Page-level text extractions
================

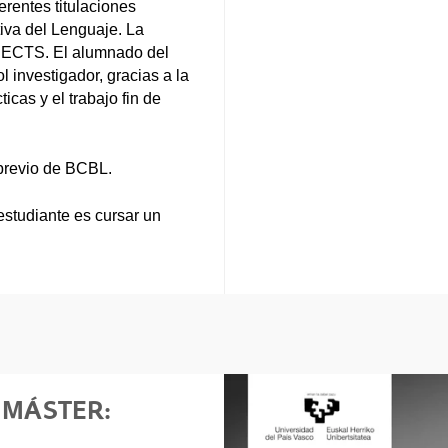
erentes titulaciones
tiva del Lenguaje. La
s ECTS. El alumnado del
 investigador, gracias a la
icas y el trabajo fin de
 previo de BCBL.
 estudiante es cursar un
 MÁSTER:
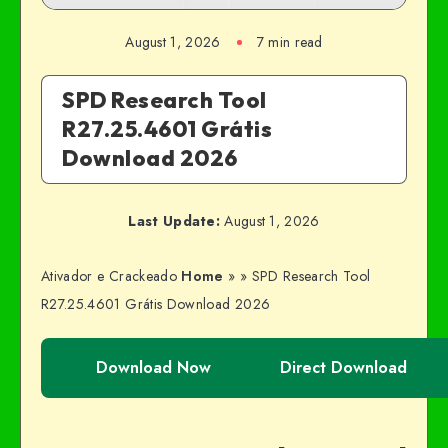
August 1, 2026
7 min read
SPD Research Tool
R27.25.4601 Grátis
Download 2026
Last Update:
August 1, 2026
Ativador e Crackeado
Home
»
»
SPD Research Tool
R27.25.4601 Grátis Download 2026
Download Now
Direct Download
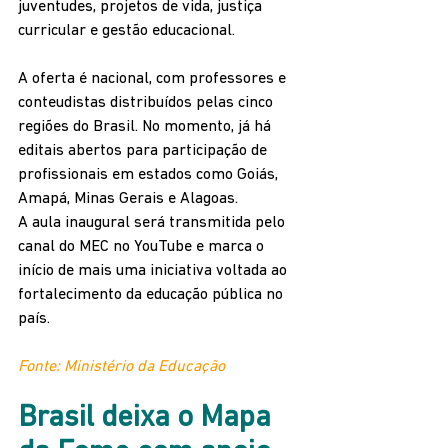
juventudes, projetos de vida, justiça 
curricular e gestão educacional.
A oferta é nacional, com professores e 
conteudistas distribuídos pelas cinco 
regiões do Brasil. No momento, já há 
editais abertos para participação de 
profissionais em estados como Goiás, 
Amapá, Minas Gerais e Alagoas.
A aula inaugural será transmitida pelo 
canal do MEC no YouTube e marca o 
início de mais uma iniciativa voltada ao 
fortalecimento da educação pública no 
país.
Fonte: Ministério da Educação
Brasil deixa o Mapa 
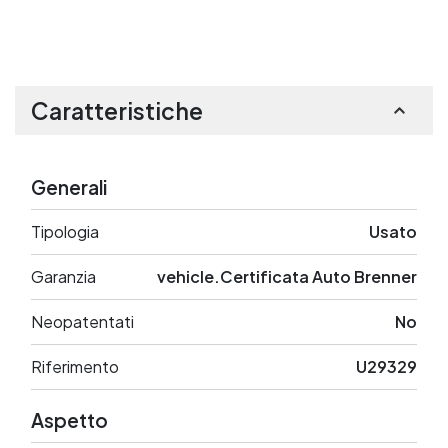
Caratteristiche
Generali
Tipologia
Usato
Garanzia
vehicle.Certificata Auto Brenner
Neopatentati
No
Riferimento
U29329
Aspetto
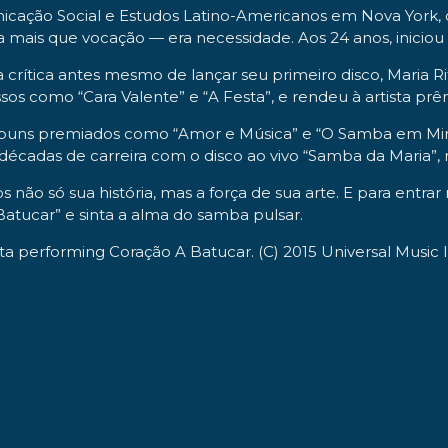
icação Social e Estudos Latino-Americanos em Nova York, on
ais que vocação — era necessidade. Aos 24 anos, iniciou su
rítica antes mesmo de lançar seu primeiro disco, Maria Ri
ssos como “Cara Valente” e “A Festa”, e rendeu à artista prê
lbuns premiados como “Amor e Música” e “O Samba em Mim 
décadas de carreira com o disco ao vivo “Samba da Maria”, 
 não só sua história, mas a força de sua arte. E para entrar 
atucar” e sinta a alma do samba pulsar.
ta performing Coração A Batucar. (C) 2015 Universal Music 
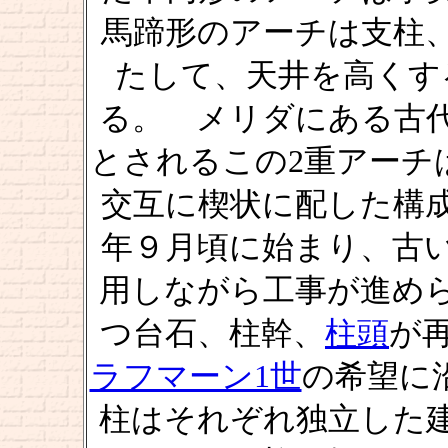
馬蹄形のアーチは支柱
たして、天井を高くす
る。 メリダにある古
とされるこの2重アーチ
交互に楔状に配した構
年９月頃に始まり、古
用しながら工事が進め
つ台石、柱幹、
柱頭
が
ラフマーン1世
の希望に
柱はそれぞれ独立した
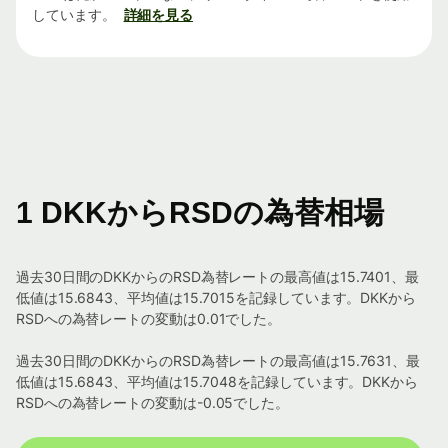
しています。
詳細を見る
1 DKKからRSDの為替相場
過去30日間のDKKからのRSD為替レートの最高値は15.7401、最
低値は15.6843、平均値は15.7015を記録しています。DKKから
RSDへの為替レートの変動は0.01でした。
過去30日間のDKKからのRSD為替レートの最高値は15.7631、最
低値は15.6843、平均値は15.7048を記録しています。DKKから
RSDへの為替レートの変動は-0.05でした。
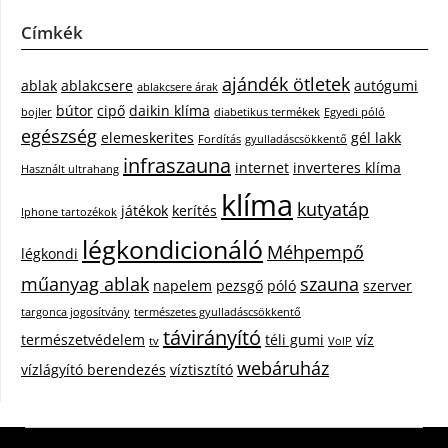
Címkék
ajándék ötletek
ablak
ablakcsere
autógumi
ablakcsere árak
bútor
cipő
daikin klíma
bojler
diabetikus termékek
Egyedi póló
egészség
elemeskerites
gél lakk
Fordítás
gyulladáscsökkentő
infraszauna
internet
inverteres klíma
Használt ultrahang
klíma
kutyatáp
játékok
kerítés
Iphone tartozékok
légkondicionáló
Méhpempő
légkondi
műanyag ablak
szauna
napelem
pezsgő
póló
szerver
targonca jogosítvány
természetes gyulladáscsökkentő
távirányító
természetvédelem
téli gumi
víz
tv
VoIP
webáruház
vízlágyító berendezés
víztisztító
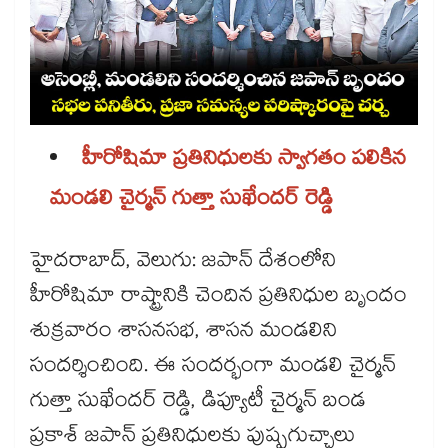
హీరోషిమా ప్రతినిధులకు స్వాగతం పలికిన
మండలి చైర్మన్ గుత్తా సుఖేందర్ రెడ్డి
హైదరాబాద్, వెలుగు: జపాన్ దేశంలోని
హీరోషిమా రాష్ట్రానికి చెందిన ప్రతినిధుల బృందం
శుక్రవారం శాసనసభ, శాసన మండలిని
సందర్శించింది. ఈ సందర్భంగా మండలి చైర్మన్
గుత్తా సుఖేందర్ రెడ్డి, డిప్యూటీ చైర్మన్ బండ
ప్రకాశ్ జపాన్ ప్రతినిధులకు పుష్పగుచ్ఛాలు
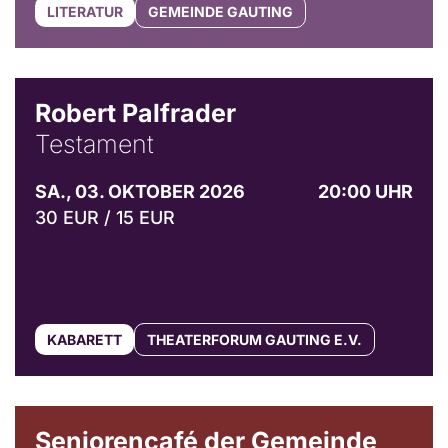
LITERATUR
GEMEINDE GAUTING
Robert Palfrader
Testament
SA., 03. OKTOBER 2026
20:00 UHR
30 EUR / 15 EUR
KABARETT
THEATERFORUM GAUTING E.V.
© Gemeinde Gauting
Seniorencafé der Gemeinde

================

Print every line above exactly as given, but not the pictures.

## Response below
erentes titulaciones
tiva del Lenguaje. La
s ECTS. El alumnado del
 investigador, gracias a la
icas y el trabajo fin de
 previo de BCBL.
 estudiante es cursar un
 MÁSTER:
August 1, 2026
7 min read
SPD Research Tool
R27.25.4601 Grátis
Download 2026
Last Update:
August 1, 2026
Ativador e Crackeado
Home
»
»
SPD Research Tool
R27.25.4601 Grátis Download 2026
Download Now
Direct Download
juventudes, projetos de vida, justiça 
curricular e gestão educacional.
A oferta é nacional, com professores e 
conteudistas distribuídos pelas cinco 
regiões do Brasil. No momento, já há 
editais abertos para participação de 
profissionais em estados como Goiás, 
Amapá, Minas Gerais e Alagoas.
A aula inaugural será transmitida pelo 
canal do MEC no YouTube e marca o 
início de mais uma iniciativa voltada ao 
fortalecimento da educação pública no 
país.
Fonte: Ministério da Educação
Brasil deixa o Mapa 
Caratteristiche
Generali
Tipologia
Usato
Garanzia
vehicle.Certificata Auto Brenner
Neopatentati
No
Riferimento
U29329
Aspetto
icação Social e Estudos Latino-Americanos em Nova York, on
ais que vocação — era necessidade. Aos 24 anos, iniciou su
rítica antes mesmo de lançar seu primeiro disco, Maria Ri
ssos como “Cara Valente” e “A Festa”, e rendeu à artista prê
lbuns premiados como “Amor e Música” e “O Samba em Mim 
décadas de carreira com o disco ao vivo “Samba da Maria”, 
 não só sua história, mas a força de sua arte. E para entrar 
atucar” e sinta a alma do samba pulsar.
ta performing Coração A Batucar. (C) 2015 Universal Music 
馬蹄形のアーチは支柱
たして、天井を高くす
る。 メリダにある古
とされるこの2重アーチ
交互に楔状に配した構
年９月頃に始まり、古
用しながら工事が進め
つ台石、柱幹、
柱頭
が
ラフマーン1世
の希望に
柱はそれぞれ独立した
しています。
詳細を見る
1 DKKからRSDの為替相場
過去30日間のDKKからのRSD為替レートの最高値は15.7401、最
低値は15.6843、平均値は15.7015を記録しています。DKKから
RSDへの為替レートの変動は0.01でした。
過去30日間のDKKからのRSD為替レートの最高値は15.7631、最
低値は15.6843、平均値は15.7048を記録しています。DKKから
RSDへの為替レートの変動は-0.05でした。
Címkék
ajándék ötletek
ablak
ablakcsere
autógumi
ablakcsere árak
bútor
cipő
daikin klíma
bojler
diabetikus termékek
Egyedi póló
egészség
elemeskerites
gél lakk
Fordítás
gyulladáscsökkentő
infraszauna
internet
inverteres klíma
Használt ultrahang
klíma
kutyatáp
játékok
kerítés
Iphone tartozékok
légkondicionáló
Méhpempő
légkondi
műanyag ablak
szauna
napelem
pezsgő
póló
szerver
targonca jogosítvány
természetes gyulladáscsökkentő
távirányító
természetvédelem
téli gumi
víz
tv
VoIP
webáruház
vízlágyító berendezés
víztisztító
హీరోషిమా ప్రతినిధులకు స్వాగతం పలికిన
మండలి చైర్మన్ గుత్తా సుఖేందర్ రెడ్డి
హైదరాబాద్, వెలుగు: జపాన్ దేశంలోని
హీరోషిమా రాష్ట్రానికి చెందిన ప్రతినిధుల బృందం
శుక్రవారం శాసనసభ, శాసన మండలిని
సందర్శించింది. ఈ సందర్భంగా మండలి చైర్మన్
గుత్తా సుఖేందర్ రెడ్డి, డిప్యూటీ చైర్మన్ బండ
ప్రకాశ్ జపాన్ ప్రతినిధులకు పుష్పగుచ్ఛాలు
LITERATUR
GEMEINDE GAUTING
Robert Palfrader
Testament
SA., 03. OKTOBER 2026
20:00 UHR
30 EUR / 15 EUR
KABARETT
THEATERFORUM GAUTING E.V.
© Gemeinde Gauting
Seniorencafé der Gemeinde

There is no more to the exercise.